Dataset entries:
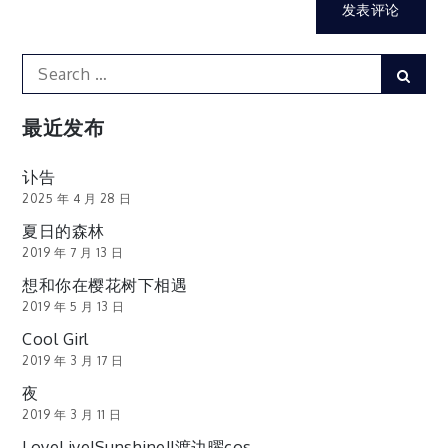
Search
Sear
for:
最近发布
讣告
2025 年 4 月 28 日
夏日的森林
2019 年 7 月 13 日
想和你在樱花树下相遇
2019 年 5 月 13 日
Cool Girl
2019 年 3 月 17 日
夜
2019 年 3 月 11 日
LoveLive!Sunshine!!渡边曜cos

> [What this task involves]: Each entry is to be transcribed verbatim, and any picture in it is to be skipped.

> [Reply to the task]:
Search
Sear
for:
最近发布
讣告
2025 年 4 月 28 日
夏日的森林
2019 年 7 月 13 日
想和你在樱花树下相遇
2019 年 5 月 13 日
Cool Girl
2019 年 3 月 17 日
夜
2019 年 3 月 11 日
LoveLive!Sunshine!!渡边曜cos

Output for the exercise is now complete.